4.3. Knee Joint Manipulation

Skyba et al. [47] investigated the effects of knee joint manipulation in rats on monoamine, opioid, and type A γ-aminobutyric acid (GABAA) receptors in the spinal cord. Knee manipulations employed consisted of the movement of the tibia on the fixed femur. For a duration of three minutes, the joint was flexed and extended across its full range of motion while the tibia was made to translate in the anteroposterior plane. One minute was allowed for rest between each of the three manipulation sessions. Using a model of capsaicin-induced hyperalgesia and the systematic introduction of GABAA, opioid, α2-adrenergic, 5-HT1/2, 5-HT1A, 5-HT2A, and 5-HT3 receptor inhibitors, the authors determined that the analgesic effects of knee joint manipulation were not impacted by the spinal blockade of opioid or GABAA receptors but were impacted by the blockade of 5-HT1A and α2-adrenergic receptors. It was therefore posited that descending inhibition following knee joint manipulation may be modulated by serotonergic and noradrenergic mechanisms. No attempt has been made to replicate these findings in humans.

5. Mobilization Therapies

5.1. Ankle Joint Mobilization

There is evidence to support that, in male, Swiss mice, ankle mobilization-induced analgesia is mediated by EO, endocannabinoidergic, and adenosinergic pathways [4850]. All of these investigations sought to establish the effect of ankle joint mobilization (AJM) on mechanical sensitivity in mice subjected to plantar incision (PI) surgery, for the purpose of inducing an algesic response. AJM was carried out in a manner consistent with Maitland [51]; this involved the rhythmic flexion and extension of the ankle joint following fixation of the knee. The dosage regime of AJM employed is the same regime delineated by Skyba et al. [47], as discussed in the previous section. In the interest of succinctness, the convoluted methods of these investigations and some to follow will not be described in tremendous detail. Readers who are interested in study methodology are directed to each respective study. Each of the studies by Martins and others employed experimental, sham, and control groups. In order to examine the pathways by which analgesia occurred, Martins and others used the appropriate receptor antagonist; for example, naloxone, an opioid receptor antagonist, to determine the role of EO [48]. Mechanical sensitivity following AJM was assessed by measuring the frequency with which mice would withdraw the foot following the application of pressure to its ventral surface. The withdrawal frequency out of 10 pressure applications was taken as a percentage, which constituted each mouse’s resultant value.

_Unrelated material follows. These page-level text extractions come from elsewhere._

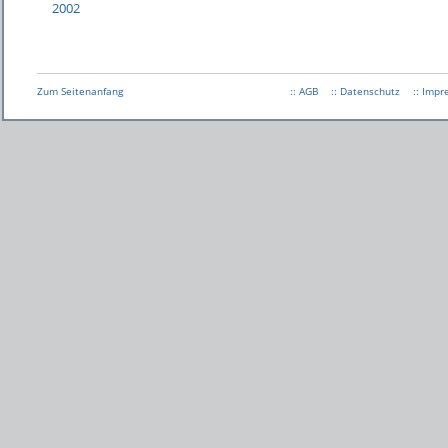
2002
Zum Seitenanfang
:: AGB
:: Datenschutz
:: Imp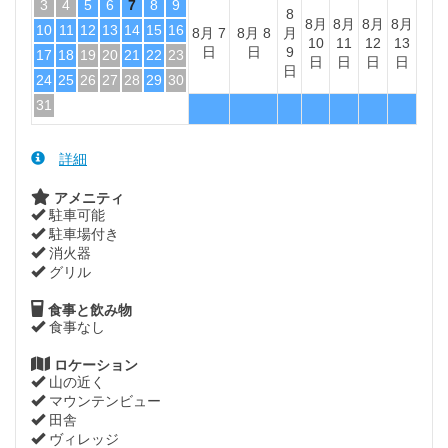
3
4
5
6
7
8
9
8
8月
8月
8月
8月
10
11
12
13
14
15
16
8月 7
8月 8
月
10
11
12
13
日
日
9
17
18
19
20
21
22
23
日
日
日
日
日
24
25
26
27
28
29
30
31
詳細
アメニティ
駐車可能
駐車場付き
消火器
グリル
食事と飲み物
食事なし
ロケーション
山の近く
マウンテンビュー
田舎
ヴィレッジ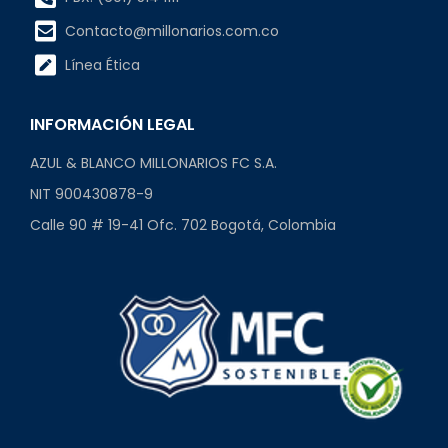
Contacto@millonarios.com.co
Línea Ética
INFORMACIÓN LEGAL
AZUL & BLANCO MILLONARIOS FC S.A.
NIT 900430878-9
Calle 90 # 19-41 Ofc. 702 Bogotá, Colombia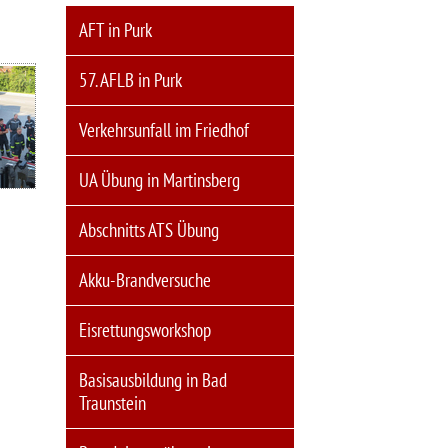
AFT in Purk
57. AFLB in Purk
Verkehrsunfall im Friedhof
UA Übung in Martinsberg
Abschnitts ATS Übung
Akku-Brandversuche
Eisrettungsworkshop
Basisausbildung in Bad
Traunstein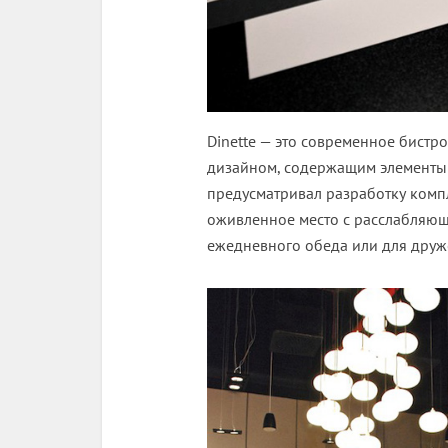
Dinette — это современное бистр
дизайном, содержащим элементы
предусматривал разработку комп
оживленное место с расслабляющ
ежедневного обеда или для друж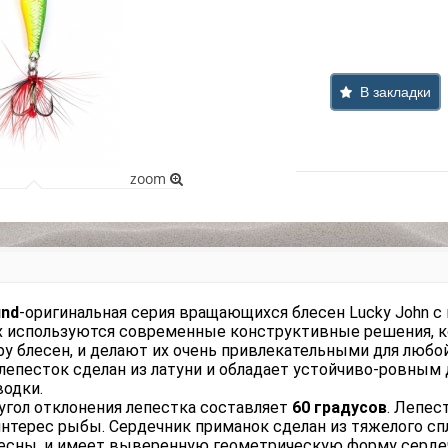
В закладки
zoom
und
-оригинальная серия вращающихся блесен Lucky John с
х используются современные конструктивные решения, 
ру блесен, и делают их очень привлекательными для любо
епесток сделан из латуни и обладает устойчиво-ровным 
водки.
угол отклонения лепестка составляет
60 градусов
. Лепес
терес рыбы. Сердечник приманок сделан из тяжелого сп
лесны, и имеет выверенную геометрическую форму серд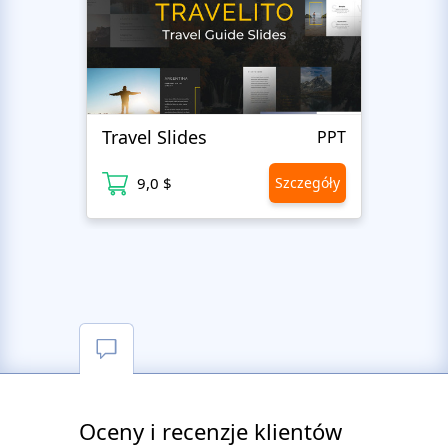
Travel Slides
Busin
PPT
9,0 $
Szczegóły
9
Oceny i recenzje klientów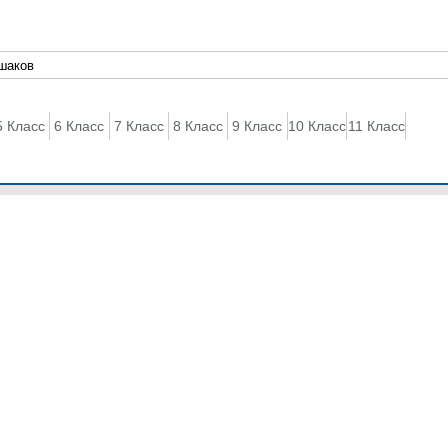
5 Класс
6 Класс
7 Класс
8 Класс
9 Класс
10 Класс
11 Класс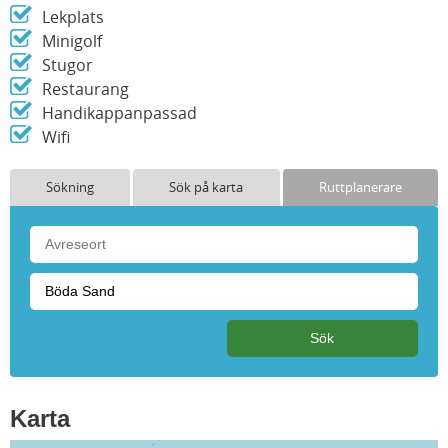
Lekplats
Minigolf
Stugor
Restaurang
Handikappanpassad
Wifi
Sökning
Sök på karta
Ruttplanerare
Karta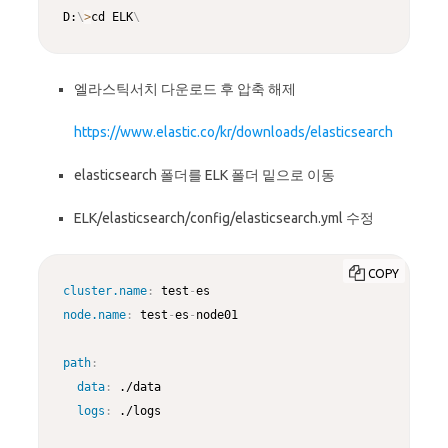
D:
\
>
cd ELK
\
엘라스틱서치 다운로드 후 압축 해제
https://www.elastic.co/kr/downloads/elasticsearch
elasticsearch 폴더를 ELK 폴더 밑으로 이동
ELK/elasticsearch/config/elasticsearch.yml 수정
COPY
cluster.name
:
 test
-
node.name
:
 test
-
es
-
node01

path
:
data
:
 ./data

logs
:
 ./logs
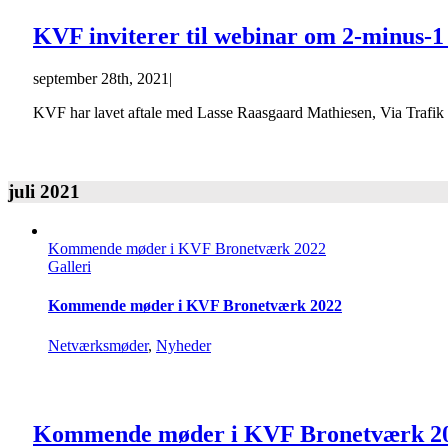
KVF inviterer til webinar om 2-minus-1
september 28th, 2021
|
KVF har lavet aftale med Lasse Raasgaard Mathiesen, Via Trafik 
juli 2021
Kommende møder i KVF Bronetværk 2022
Galleri
Kommende møder i KVF Bronetværk 2022
Netværksmøder
,
Nyheder
Kommende møder i KVF Bronetværk 2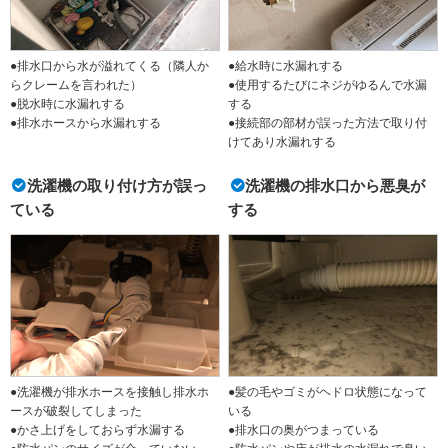
●排水口から水が溢れてくる（隣人か
●給水時に水漏れする
らクレームを言われた）
●使用するたびにネジがゆるんで水漏
●脱水時に水漏れする
する
●排水ホースから水漏れする
●接続部の部材が誤った方法で取り付
けてあり水漏れする
洗濯機の取り付け方が誤っ
洗濯機の排水口から悪臭が
ている
する
●洗濯機が排水ホースを接触し排水ホ
●髪の毛やゴミがヘドロ状態になって
ースが破裂してしまった
いる
●かさ上げをしておらず水漏する
●排水口の奥がつまっている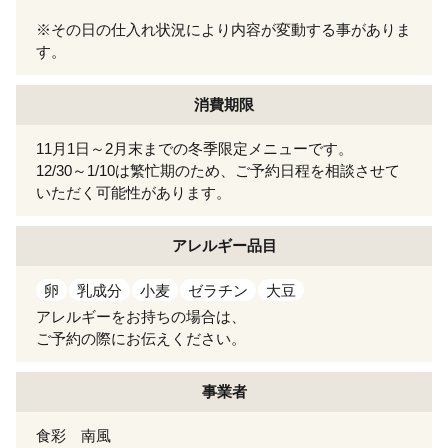
※その日の仕入れ状況により内容が変動する事がありま
す。
消費期限
11月1日～2月末までの冬季限定メニューです。
12/30～1/10は繁忙期のため、ご予約日程を相談させて
いただく可能性があります。
アレルギー
品目
卵
乳成分
小麦
ゼラチン
大豆
アレルギーをお持ちの場合は、
ご予約の際にお伝えください。
事業者
食彩 南風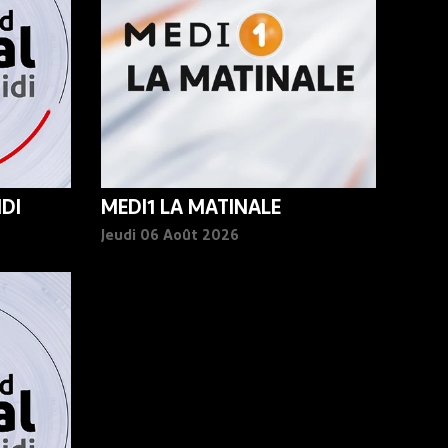
DI
MEDI1 LA MATINALE
Jeudi 06 Août 2026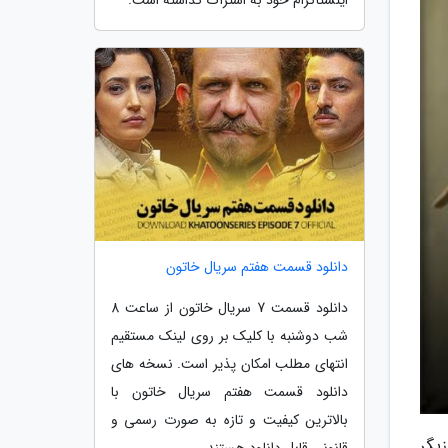
دانلود قسمت هفتم سریال خاتون
دانلود قسمت 7 سریال خاتون از ساعت 8
شب دوشنبه با کلیک بر روی لینک مستقیم
انتهای مطلب امکان پذیر است. نسخه های
دانلود قسمت هفتم سریال خاتون با
بالاترین کیفیت و تازه به صورت رسمی و
یگر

Importantly, Martins et al. [48] noted that the bottleneck in antihypersensitivity was opioid receptor availability as opposed to opioid-containing leukocytes. Although opioid receptor availability may be the bottleneck in mice, this is not necessarily true for humans. These data should be replicated in human subjects and could have large implications for those in chronic pain or those with central sensitization, as these individuals may have decreased opioid receptor availability [52] and therefore may not benefit as much from this technique.

Further research by Martins et al. [53] investigated the antihyperalgesic and neuroregenerative effects of AJM following a crush injury of the sciatic nerve in adult male Wistar rats. Six groups were studied in order to isolate the effects of AJM so as not to be confounded by the effects of anesthesia and surgery. Mechanical hyperalgesia was tested in a manner similar to the aforementioned studies by Martins and others, and cold hyperalgesia was performed by dropping acetone onto the mid-plantar hind paw. Histological analyses were performed to investigate the effects of AJM on dorsal horn glial cell activation. It was found that glial cell activation and hyperalgesia decreased following AJM. Furthermore, the AJM group had greater myelin sheath thickness. It is possible that these outcomes are related and are of relevance, being that recent research has shown that those in chronic pain exhibit greater glial cell activation [54]; therefore, despite the possibility that AJM may not work well in chronic pain patients through EO-mediated analgesia, it is possible that glial cell inhibition would produce favorable outcomes for chronic pain patients.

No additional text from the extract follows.